INOELHEIM (Berufsschule):

„Holländische Zeichnungen des 17. Jahrhunderts“

Die Weinstadt Ingelheim am Rhein feiert, mit Hilfe des Hauses C. H. Boehringer Sohn, „Holländische Tage“, bis zum 3. Mai. Auf dem Programm stehen Vorträge (über Rembrandt, über Albert Verwey und Stefan George), eine Blumenschau, Filmabende, ein Pantomimen-Gastspiel und eine Ausstellung, mit der jedes große Museum Ehre einlegen könnte: 79 Meisterzeichnungen aus Hollands Goldenem Jahrhundert, die gute Hälfte kommt aus holländischen Museen, der Rest aus deutschen und Schweizer Museen und Privatsammlungen.

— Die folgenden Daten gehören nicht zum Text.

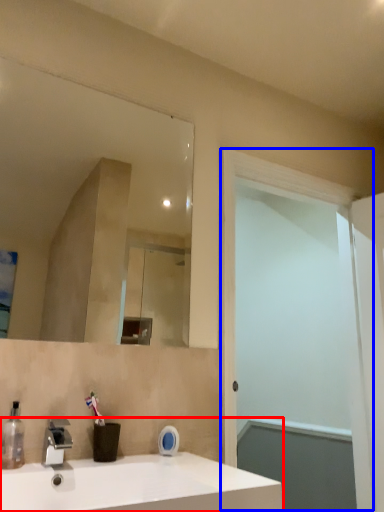 Question: Which of the following is the farthest to the observer, sink (highlighted by a red box) or screen door (highlighted by a blue box)?

Choices:
 (A) sink
 (B) screen door

Answer: (B) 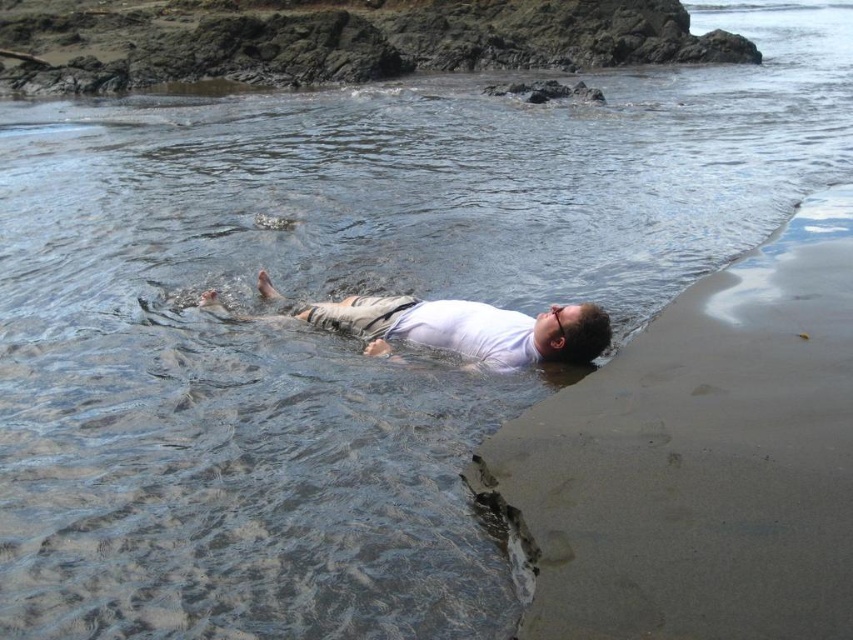 Is the position of sandy shore at lower right less distant than that of white matte shirt at center?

Sieben Rembrandt-Zeichnungen sind dabei, Landschaften von van Goyen, Cuyp, Everdingen, Hackaert, Porträts von Lievens und Maes, Tierstudien von Potter, ein Kircheninterieur von Saenredam, Bauernschänken von Ostade – die Auswahl ist darauf angelegt, die verschiedenen Richtungen, vor allem auch die verschiedenen Genres zu dokumentieren. Alle Blätter sind im Katalog abgebildet, die Einleitung schrieb Frits Lugt. Eine zweite Ausstellung bringt Radierungen von Rembrandt.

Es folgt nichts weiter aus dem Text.